The hubbub of voters attending this electoral rite of passage yesterday
was reminiscent of a Palestinian wedding. Abbas, though nearing 70, is a
presentable groom: calm, handsome, clean-shaved. He has never appeared in
public in rumpled military fatigues while carrying a gun. Abbas
understands his role and plays it respectably; he's level-headed,
calculating, and realistic.
Abbas is not an idealist, nor is he given to passions. His business-like
demeanor spells "dependability," and clearly pleases the Israeli and US
governments. But they are not the bride, nor even the parents of the
bride. So just who is being courted and betrothed here? Where, indeed, is
the bride?
If this election is like a wedding, it is a surreal, even pantomime,
marriage, a show presented partly for distraction, but mostly to suit
other interests and desires that do not coincide with the expected reasons
-- and requirements -- of most elections or nuptials. Yesterday's polls
were heavy on symbolism, hope and hype, and rather light on emotions as
well as the crucial structures of governance and the sorts of powers one
would expect a president to wield. But on this festive day, such doubts
were brushed aside so that all could admire the handsome and suitable
groom while placing unrealistic hopes on his shoulders.

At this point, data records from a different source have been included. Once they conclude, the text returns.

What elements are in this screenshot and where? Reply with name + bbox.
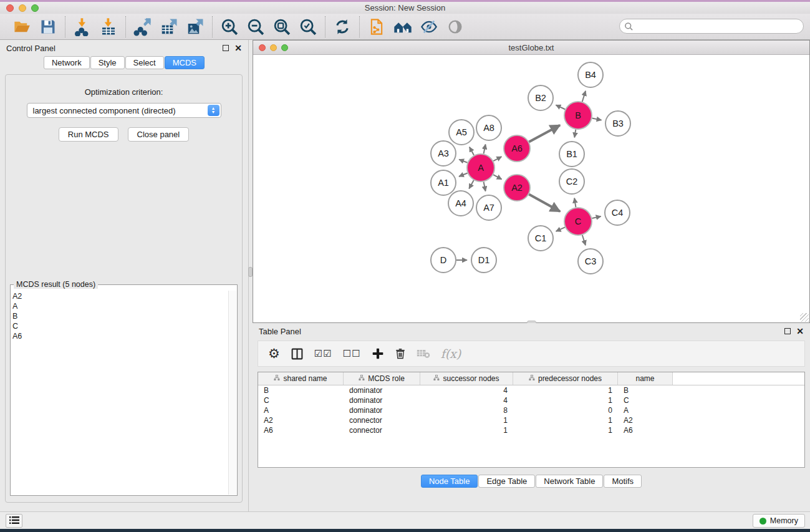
result-item[interactable]: C bbox=[12, 321, 228, 331]
edge-B-B3[interactable] bbox=[592, 118, 602, 120]
table-row[interactable]: A6connector11A6 bbox=[258, 425, 804, 435]
import-table-button[interactable] bbox=[97, 16, 120, 37]
window-resize-grip[interactable] bbox=[800, 313, 809, 322]
node-C4[interactable]: C4 bbox=[605, 200, 630, 225]
table-row[interactable]: Adominator80A bbox=[258, 405, 804, 415]
node-D[interactable]: D bbox=[431, 248, 456, 273]
show-panel-menu-button[interactable] bbox=[6, 514, 22, 528]
edge-C-C2[interactable] bbox=[574, 198, 576, 208]
tab-edge-table[interactable]: Edge Table bbox=[478, 475, 535, 488]
search-input[interactable] bbox=[619, 19, 804, 34]
node-B4[interactable]: B4 bbox=[578, 62, 603, 87]
tab-network[interactable]: Network bbox=[44, 56, 90, 69]
node-A1[interactable]: A1 bbox=[431, 170, 456, 195]
column-header-name[interactable]: name bbox=[618, 372, 673, 385]
open-session-button[interactable] bbox=[10, 16, 34, 37]
node-A2[interactable]: A2 bbox=[504, 175, 530, 201]
criterion-dropdown[interactable]: largest connected component (directed) ▲… bbox=[27, 103, 221, 118]
result-item[interactable]: A2 bbox=[12, 291, 228, 301]
node-A6[interactable]: A6 bbox=[504, 135, 530, 162]
split-divider-handle[interactable] bbox=[248, 267, 253, 277]
close-panel-button[interactable]: Close panel bbox=[128, 127, 190, 142]
node-B1[interactable]: B1 bbox=[559, 142, 584, 167]
zoom-in-button[interactable] bbox=[218, 16, 241, 37]
add-column-icon[interactable] bbox=[372, 347, 384, 360]
close-panel-icon[interactable]: ✕ bbox=[796, 328, 804, 334]
node-A5[interactable]: A5 bbox=[449, 120, 474, 145]
hide-selected-button[interactable] bbox=[417, 16, 441, 37]
export-network-button[interactable] bbox=[131, 16, 155, 37]
edge-A-A6[interactable] bbox=[493, 157, 501, 161]
edge-B-B4[interactable] bbox=[582, 91, 586, 102]
tab-mcds[interactable]: MCDS bbox=[165, 56, 205, 69]
deselect-all-icon[interactable]: ☐☐ bbox=[343, 348, 361, 359]
node-A8[interactable]: A8 bbox=[476, 115, 501, 140]
edge-A6-B[interactable] bbox=[529, 125, 560, 142]
edge-A-A3[interactable] bbox=[459, 160, 467, 163]
delete-column-icon[interactable] bbox=[395, 347, 406, 360]
edge-B-B1[interactable] bbox=[574, 130, 576, 138]
node-B3[interactable]: B3 bbox=[605, 111, 630, 136]
table-row[interactable]: A2connector11A2 bbox=[258, 415, 804, 425]
edge-A-A1[interactable] bbox=[459, 173, 468, 177]
memory-button[interactable]: Memory bbox=[753, 514, 805, 528]
edge-A-A2[interactable] bbox=[493, 175, 501, 179]
node-A7[interactable]: A7 bbox=[476, 195, 501, 220]
save-session-button[interactable] bbox=[36, 16, 60, 37]
run-mcds-button[interactable]: Run MCDS bbox=[59, 127, 118, 142]
column-header-predecessor-nodes[interactable]: predecessor nodes bbox=[513, 372, 618, 385]
column-header-shared-name[interactable]: shared name bbox=[258, 372, 344, 385]
zoom-fit-button[interactable] bbox=[270, 16, 294, 37]
node-A3[interactable]: A3 bbox=[431, 141, 456, 166]
show-all-button[interactable] bbox=[443, 16, 467, 37]
float-panel-icon[interactable] bbox=[784, 328, 791, 334]
network-file-button[interactable] bbox=[365, 16, 388, 37]
home-button[interactable] bbox=[391, 16, 415, 37]
tab-network-table[interactable]: Network Table bbox=[536, 475, 603, 488]
edge-A2-C[interactable] bbox=[529, 195, 560, 211]
import-network-button[interactable] bbox=[70, 16, 94, 37]
edge-B-B2[interactable] bbox=[556, 105, 565, 109]
select-all-icon[interactable]: ☑☑ bbox=[314, 348, 332, 359]
tab-node-table[interactable]: Node Table bbox=[421, 475, 478, 488]
close-panel-icon[interactable]: ✕ bbox=[234, 45, 242, 51]
edge-C-C4[interactable] bbox=[592, 216, 600, 218]
tab-motifs[interactable]: Motifs bbox=[604, 475, 642, 488]
node-A[interactable]: A bbox=[467, 154, 494, 181]
edge-A-A8[interactable] bbox=[484, 144, 486, 153]
node-D1[interactable]: D1 bbox=[471, 248, 496, 273]
node-A4[interactable]: A4 bbox=[448, 191, 473, 216]
result-item[interactable]: A6 bbox=[12, 331, 228, 341]
column-header-successor-nodes[interactable]: successor nodes bbox=[420, 372, 513, 385]
tab-style[interactable]: Style bbox=[90, 56, 125, 69]
result-scrollbar[interactable] bbox=[228, 291, 236, 495]
float-panel-icon[interactable] bbox=[223, 45, 229, 51]
node-B2[interactable]: B2 bbox=[528, 85, 553, 110]
table-settings-icon[interactable]: ⚙ bbox=[268, 347, 280, 360]
node-C3[interactable]: C3 bbox=[578, 249, 603, 274]
split-columns-icon[interactable] bbox=[291, 347, 304, 360]
export-table-button[interactable] bbox=[157, 16, 181, 37]
edge-C-C3[interactable] bbox=[582, 235, 586, 245]
network-canvas[interactable]: B4B2BB3A8A5A6A3B1AC2A1A2A4A7C4CC1C3DD1 bbox=[253, 55, 809, 322]
result-item[interactable]: A bbox=[12, 301, 228, 311]
tab-select[interactable]: Select bbox=[125, 56, 164, 69]
node-C[interactable]: C bbox=[564, 208, 592, 235]
zoom-selected-button[interactable] bbox=[296, 16, 320, 37]
edge-A-A7[interactable] bbox=[484, 182, 486, 191]
edge-C-C1[interactable] bbox=[556, 227, 565, 231]
apply-layout-button[interactable] bbox=[330, 16, 354, 37]
edge-A-A4[interactable] bbox=[469, 180, 474, 188]
node-B[interactable]: B bbox=[564, 102, 592, 129]
edge-A-A5[interactable] bbox=[470, 147, 474, 155]
node-C1[interactable]: C1 bbox=[528, 226, 553, 251]
node-C2[interactable]: C2 bbox=[559, 169, 584, 194]
column-header-MCDS-role[interactable]: MCDS role bbox=[344, 372, 420, 385]
export-image-button[interactable] bbox=[183, 16, 207, 37]
svg-text:D1: D1 bbox=[478, 255, 490, 265]
result-item[interactable]: B bbox=[12, 311, 228, 321]
zoom-out-button[interactable] bbox=[244, 16, 268, 37]
table-row[interactable]: Cdominator41C bbox=[258, 395, 804, 405]
table-row[interactable]: Bdominator41B bbox=[258, 385, 804, 395]
mcds-result-list[interactable]: A2ABCA6 bbox=[12, 291, 228, 495]
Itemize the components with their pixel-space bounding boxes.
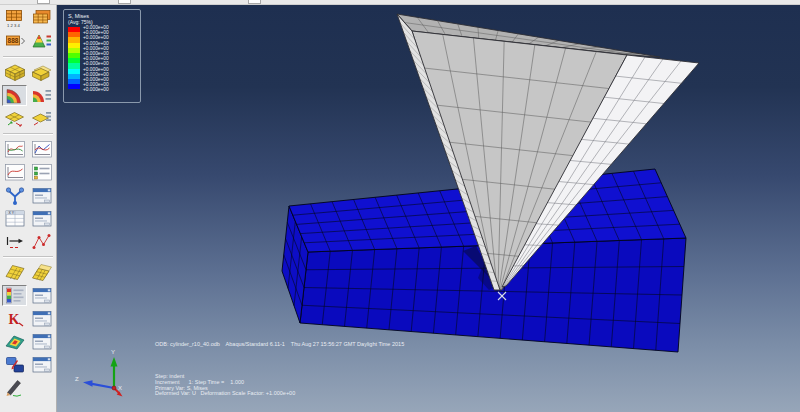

Yesterday's elections did not choose a president so much as they
formalized a rite of passage in the upper ranks of Fatah, passing the
mantle of leadership of the Palestinian Authority (not the
Palestinian people) from the late Yasser Arafat to Mahmoud Abbas, a.k.a.,
Abu Mazen.
The poll, this stilted, shotgun wedding, had a strange energy -- drained,
anemic, and hesitant. Few seemed genuinely enthusiastic. The bride was not
there, after all, and big issues and concerns were also missing. Universal
human rights and international humanitarian law were not honored guests at
this celebration. Inviting them might have elicited passions. Had that
happened, Abu Mazen might have lost his title of "moderate candidate."
This description implies that the contender in yesterday's elections, Dr.
Mustafa Barghouti, was a fiery and dangerous radical or an advocate of
violence. He is neither. Rather, Barghouti is a medical doctor and a
respected human rights activist who is highly regarded as an earnest,
intelligent, hard-working man of integrity, someone who'd like to change
the status quo, discuss the rudiments of a just society, widen political
participation, and in general shake things up constructively.
But idealistic men possessing more convictions than pragmatism are rarely
considered good marriage prospects, as anyone who has heard Lebanese
composer Ziad Rahbani's wry song (1) about his engagement to a woman from
a respectable Beiruti family knows. Responding to his future
father-in-law's question, "Where's your capital?" he declares "hubbii
ra's maalii" "My love is my capital!"
Yasser Arafat could pull off such a rhetorical flourish, and maybe Mustafa
Barghouti, too, but not Abu Mazen.
No, this was a marriage of convenience, a union without passion or much
optimism, hastily arranged by the tribal elders in Fatah and the Israeli
government to serve their interests, not those of the bride. Few even
noticed that she did not show up, or that her awkward step-sister, Sulta
(PA) stood in her place.
The wedding is the central ritual in most Palestinians' lives, a key rite
of passage providing a clear role, a promising future, personal and
communal joy, and the guarantee of the survival of the community in
perpetuity, a promise of social and political immortality. Weddings mark
decisive transition points in each Palestinian's life, they represent an
unequivocal break between what one was and what one will henceforth
become.
Palestinians in the West Bank, Gaza,
Israel and the Diaspora have been waiting for a long time for a decisive
transition to a political role and social positioning that they can embody
with dignity. Elections might be able to provide such a transition and
rite of passage if they are done, like a good, genuine, wedding, from the
heart, and if the bride and groom are choosing each other freely and not
because others' interests will be served by their marriage.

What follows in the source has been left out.